Magnet Quench

MRI magnets have superconducting coil windings, which require very low temperatures (4K) that are achieved by bathing the coils in liquid helium. Quenching is the process whereby there is a rise in temperature in the magnet coil windings. This introduces resistivity in the coil windings, which reduces the magnetic field and produces heat that rapidly converts liquid helium into its gaseous form . Quenching may happen accidentally or can be manually instigated in the case of an emergency.

Quenching may cause severe and irreparable damage to the super conducting coils, and so a manual quench should only be performed in extreme cases when the physician and service engineer are involved in the decision to quench. A fire in the scan room may also be a cause to quench the magnet, so the firefighting personnel can safely enter the room (see MRI Code Red Protocol). All systems should have helium-venting equipment, which removes the helium to the outside environment in the event of a quench. However if this fails, helium will vent into the room and replace the oxygen. For this reason all scan rooms should contain an oxygen monitor that sounds an alarm if the oxygen falls below a certain level.

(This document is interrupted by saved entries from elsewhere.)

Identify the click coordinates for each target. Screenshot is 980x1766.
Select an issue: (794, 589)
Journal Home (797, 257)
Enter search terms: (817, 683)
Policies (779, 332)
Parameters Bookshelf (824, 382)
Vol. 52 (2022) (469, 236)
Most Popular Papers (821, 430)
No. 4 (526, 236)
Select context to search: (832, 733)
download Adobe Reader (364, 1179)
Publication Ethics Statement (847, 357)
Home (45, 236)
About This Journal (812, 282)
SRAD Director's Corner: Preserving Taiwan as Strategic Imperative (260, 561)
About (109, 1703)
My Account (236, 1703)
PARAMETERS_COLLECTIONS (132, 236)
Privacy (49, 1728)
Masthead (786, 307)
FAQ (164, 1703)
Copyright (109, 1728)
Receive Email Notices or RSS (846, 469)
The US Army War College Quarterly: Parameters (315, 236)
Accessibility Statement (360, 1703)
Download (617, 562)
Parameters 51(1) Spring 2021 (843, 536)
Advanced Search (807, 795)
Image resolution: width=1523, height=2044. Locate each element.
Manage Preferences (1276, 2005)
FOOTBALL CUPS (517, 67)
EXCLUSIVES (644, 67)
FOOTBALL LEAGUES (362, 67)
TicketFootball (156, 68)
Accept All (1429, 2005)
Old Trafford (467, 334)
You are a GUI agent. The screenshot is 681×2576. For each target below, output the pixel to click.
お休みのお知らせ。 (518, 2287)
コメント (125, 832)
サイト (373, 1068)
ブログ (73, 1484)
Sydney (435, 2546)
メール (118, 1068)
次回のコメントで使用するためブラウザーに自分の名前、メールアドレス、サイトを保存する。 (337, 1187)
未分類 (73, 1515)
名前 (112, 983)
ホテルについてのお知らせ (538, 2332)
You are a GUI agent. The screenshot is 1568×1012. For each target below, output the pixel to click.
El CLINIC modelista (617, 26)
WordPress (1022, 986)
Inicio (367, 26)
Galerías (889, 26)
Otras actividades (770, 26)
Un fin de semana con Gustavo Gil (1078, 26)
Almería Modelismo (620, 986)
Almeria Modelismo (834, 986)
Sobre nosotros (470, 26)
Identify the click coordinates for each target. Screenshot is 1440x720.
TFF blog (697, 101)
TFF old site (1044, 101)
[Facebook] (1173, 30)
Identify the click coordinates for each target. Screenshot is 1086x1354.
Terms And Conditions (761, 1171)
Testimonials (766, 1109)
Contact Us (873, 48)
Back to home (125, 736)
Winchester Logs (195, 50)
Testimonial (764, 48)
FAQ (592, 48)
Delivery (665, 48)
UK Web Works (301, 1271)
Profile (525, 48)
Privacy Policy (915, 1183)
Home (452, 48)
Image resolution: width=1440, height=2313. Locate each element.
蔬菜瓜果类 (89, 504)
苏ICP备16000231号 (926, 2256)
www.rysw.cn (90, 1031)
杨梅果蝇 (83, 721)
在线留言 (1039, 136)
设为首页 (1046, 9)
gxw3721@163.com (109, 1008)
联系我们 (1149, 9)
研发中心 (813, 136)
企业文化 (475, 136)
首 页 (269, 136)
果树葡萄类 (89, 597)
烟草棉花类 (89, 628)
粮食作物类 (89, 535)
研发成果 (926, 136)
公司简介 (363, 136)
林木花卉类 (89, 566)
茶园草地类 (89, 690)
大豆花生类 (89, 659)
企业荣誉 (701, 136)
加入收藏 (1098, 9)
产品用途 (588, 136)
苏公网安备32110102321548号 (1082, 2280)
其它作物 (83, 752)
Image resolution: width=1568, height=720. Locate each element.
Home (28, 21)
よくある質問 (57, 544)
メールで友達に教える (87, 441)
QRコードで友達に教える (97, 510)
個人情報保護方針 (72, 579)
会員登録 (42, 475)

Under these circumstances immediate evacuation of the patient and personnel is necessary.

If the scan room door is closed when a quench occurs and helium escapes into the scan room, the depletion of oxygen causes a critical increase in pressure in the room compared with the control area. This produces high pressure in the scan room, which may prevent opening of the door. If this should happen, the glass partition between the scan and control rooms should be broken to release the pressure. The scan room door can then be opened as usual and the patient evacuated. In such a case the patient should be immediately evacuated and evaluated for asphyxia, hypothermia and ruptured eardrums.